Moon bought the Alabama-built trawlers after he and his sons started running the Captain John Duke up to New Jersey to scallop in the early 1970s. The John Duke was a 65-foot wooden boat that Moon had bought in 1965.
“The weather up there in the summer isn’t as pretty as you might think. After one trip, Daddy looked at us and said, “You boys aren’t going to drown me doing this, so if you want to keep on, I’ll get another boat,” Billy Carl laughs.
The trawlers fish for squid and shrimp during the summer. In the winter, the boats bring in some flounder and sea bass, but primarily fish for croaker and bluefish.
The fish company also buys from independent trawlers, drop-netters, and crab potters.
Like the trawlers, the drop-netters target croaker and bluefish.
“The drop-netters have been shoved into the corner without a whole lot of choices, just like the rest of us,” Billy Carl explains, while local drop-netter Tommy Danchise winds croaker net onto the reel of his boat docked at the fish house.
“Everybody is wrestling with the loss of diversity caused by management plans,” Billy Carl continues. He says the best winters were those when some smaller boats long-lined for shark, others went after dogshark, and others worked on croaker, bluefish and trout.
“Now we’re all doing what everybody else does,” he says.
Billy Carl points to the effect of the Labrador Current hitting the Gulf Stream, and says no state experiences the extreme seasonal nature that characterize North Carolina fisheries.
That’s one reason catch-share programs don’t sit well with the fish dealer. Another is that he knows firsthand what it was like to be shut out of the scallop fishery because he didn’t have requisite landings in the right years.
Across the harbor from the fish company lies the Wanchese Seafood Industrial Park, built by the state in 1980.
Bob Peele, park director, explains that the state envisioned seafood businesses locating there because stabilization of Oregon Inlet, offering safe passage to the Atlantic, seemed certain at the time.
Congress had authorized two stone jetties to anchor the shifting inlet, but never funded the project, and the issue became a lightning rod for environmental organizations and government agencies objecting to the jetties.
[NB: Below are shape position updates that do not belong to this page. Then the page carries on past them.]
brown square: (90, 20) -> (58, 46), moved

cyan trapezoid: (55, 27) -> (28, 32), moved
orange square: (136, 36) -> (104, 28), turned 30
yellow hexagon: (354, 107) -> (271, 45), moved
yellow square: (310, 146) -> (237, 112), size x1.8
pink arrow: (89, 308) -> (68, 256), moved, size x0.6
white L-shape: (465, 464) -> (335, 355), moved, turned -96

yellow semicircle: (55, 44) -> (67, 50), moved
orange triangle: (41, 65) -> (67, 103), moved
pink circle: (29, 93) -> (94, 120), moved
Few seafood companies moved into the park, and in 1994, state legislators opened the client base to include marine trades. Yacht builders, marinas, boat manufacturers, and associated services moved into the park. With the exception of O’Neal’s Sea Harvest, few businesses in the park are tied directly to the seafood industry.
“I think my father’s biggest disappointment was that his diligent efforts to see Oregon Inlet stabilized weren’t successful. Every promise was broken,” Wanchese fish dealer Willie Etheridge III says.
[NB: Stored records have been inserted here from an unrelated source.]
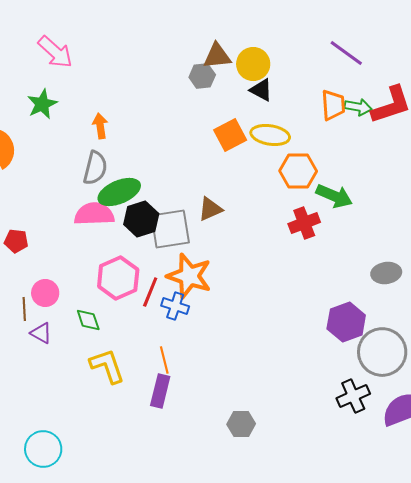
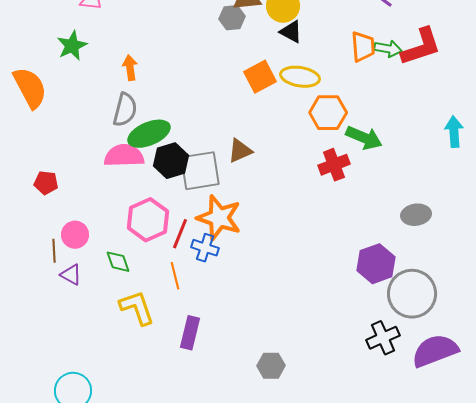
orange line: (164, 360) -> (175, 276), moved

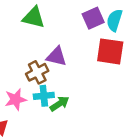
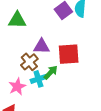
red square: (110, 51) -> (69, 54), moved
green arrow: (60, 104) -> (51, 72), moved

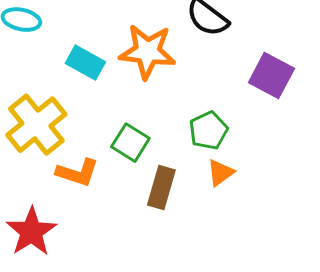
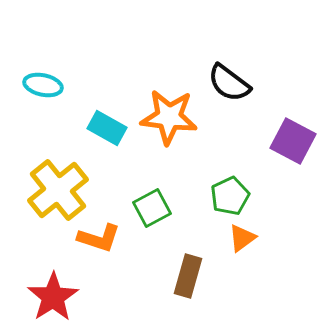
green square: (130, 143) -> (152, 208), turned 30
brown rectangle: (161, 188) -> (188, 276), moved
“In 2003, we hit a real brick wall when the Bush administration said it wasn’t going to do anything about the jetties,” Peele explains. “We thought they promised more dredging, but the dredging budget isn’t where it needs to be.
“Here we are today, no better off than what we started with,” says Moon Tillett, who served as chairman of the county waterways commission for many years.
Passage through Oregon Inlet is so treacherous now that most larger boats steam north to Hampton, Virginia rather than risk a trip through “the ditch,” fishermen’s nickname for the inlet. And, captains of smaller commercial fishing boats and charter-boats acknowledge that acute navigational skills and nerves of steel are necessary on many days.
Still, broken promises haven’t busted Wanchese’s confidence in its stature as a fishing village. The town approved a complex zoning code that protects the nets sheds, crab shedders, fish houses and other hallmarks of the fishing industry there. Some 1,500 years after its beginning as a fishing village, Wanchese is determined to remain one.
Susan West is an author, journalist and advocate for fishermen who lives on Hatteras Island, North Carolina.